Proof that the accused was at or near the scene of the crime at or about the time of
its commission, when coupled with other suspicious circumstances, may tend to
connect the accused to the crime so as to furnish sufficient corroboration to support
a conviction. Id. But the presence of a defendant at the scene of a crime, by itself,
is insufficient to corroborate accomplice testimony. Id.

      Aside from Santollo’s accomplice testimony, evidence at trial included the
following:

   • Charleen Gonzalez testified that appellant knew how to get to the ranch.
     Appellant’s mother, the only other member of appellant’s family known to
     have been to the ranch before the date of the offense, testified that she did
     not tell Cristobal or Moises how to get to the ranch.

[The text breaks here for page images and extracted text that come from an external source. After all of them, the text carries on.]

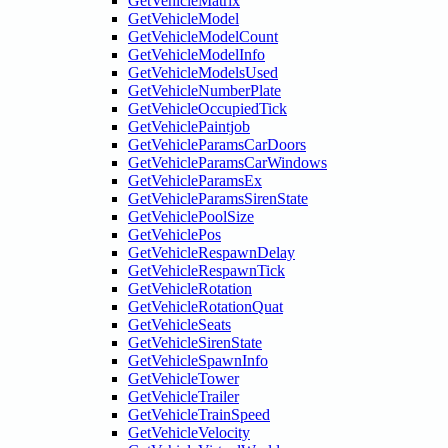
GetVehicleMatrix
GetVehicleModel
GetVehicleModelCount
GetVehicleModelInfo
GetVehicleModelsUsed
GetVehicleNumberPlate
GetVehicleOccupiedTick
GetVehiclePaintjob
GetVehicleParamsCarDoors
GetVehicleParamsCarWindows
GetVehicleParamsEx
GetVehicleParamsSirenState
GetVehiclePoolSize
GetVehiclePos
GetVehicleRespawnDelay
GetVehicleRespawnTick
GetVehicleRotation
GetVehicleRotationQuat
GetVehicleSeats
GetVehicleSirenState
GetVehicleSpawnInfo
GetVehicleTower
GetVehicleTrailer
GetVehicleTrainSpeed
GetVehicleVelocity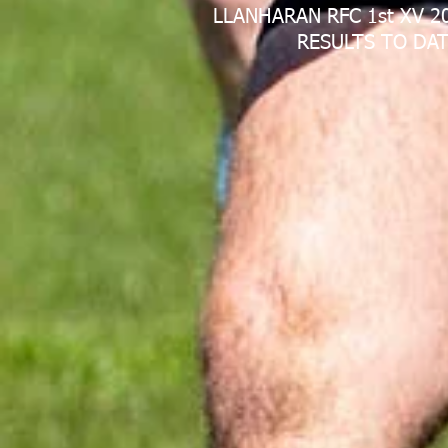
LLANHARAN RFC 1st XV 2
RESULTS TO DAT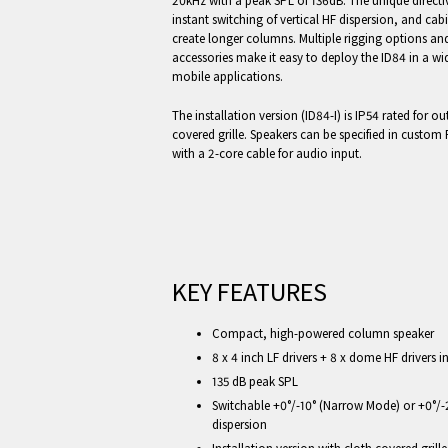
20kHz with a peak SPL of 136dB. The unique directiv
instant switching of vertical HF dispersion, and cab
create longer columns. Multiple rigging options a
accessories make it easy to deploy the ID84 in a wid
mobile applications.
The installation version (ID84-I) is IP54 rated for o
covered grille. Speakers can be specified in custom
with a 2-core cable for audio input.
KEY FEATURES
Compact, high-powered column speaker
8 x 4 inch LF drivers + 8 x dome HF drivers
135 dB peak SPL
Switchable +0°/-10° (Narrow Mode) or +0°/-
dispersion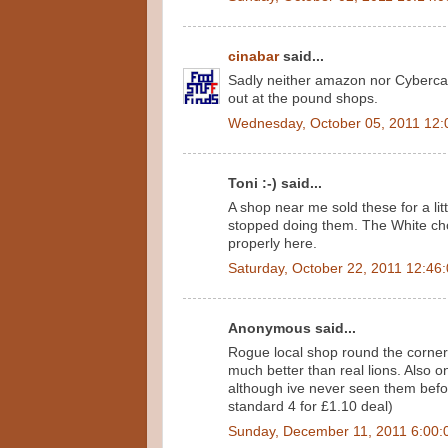
cinabar
said...
Sadly neither amazon nor Cybercand
out at the pound shops.
Wednesday, October 05, 2011 12:
Toni :-) said...
A shop near me sold these for a lit
stopped doing them. The White cho
properly here.
Saturday, October 22, 2011 12:46
Anonymous said...
Rogue local shop round the corner 
much better than real lions. Also on
although ive never seen them befor
standard 4 for £1.10 deal)
Sunday, December 11, 2011 6:00: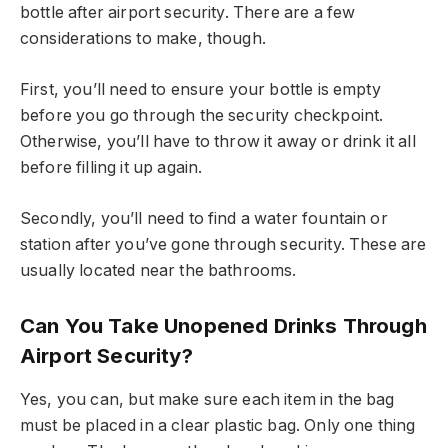
bottle after airport security. There are a few
considerations to make, though.
First, you’ll need to ensure your bottle is empty
before you go through the security checkpoint.
Otherwise, you’ll have to throw it away or drink it all
before filling it up again.
Secondly, you’ll need to find a water fountain or
station after you’ve gone through security. These are
usually located near the bathrooms.
Can You Take Unopened Drinks Through
Airport Security?
Yes, you can, but make sure each item in the bag
must be placed in a clear plastic bag. Only one thing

   • Texas Ranger Brian Taylor reviewed surveillance video footage from a
     Houston Shell station and the McDonald’s in Sealy, Texas. The surveillance
     video showed appellant in those locations with the other accused parties the
     morning of the offense.
   • According to Ranger Taylor, the surveillance video showed appellant and
     Santollo leading Cristobal and Moises. Toll road records from that date also
     show Santollo’s red Honda entering the toll plaza immediately before the
     white pickup truck.
   • Police officer Brad Murray investigated the scene shortly after the crime and
     found hats, gloves, sweaters, a sweatshirt and a roll of duct tape.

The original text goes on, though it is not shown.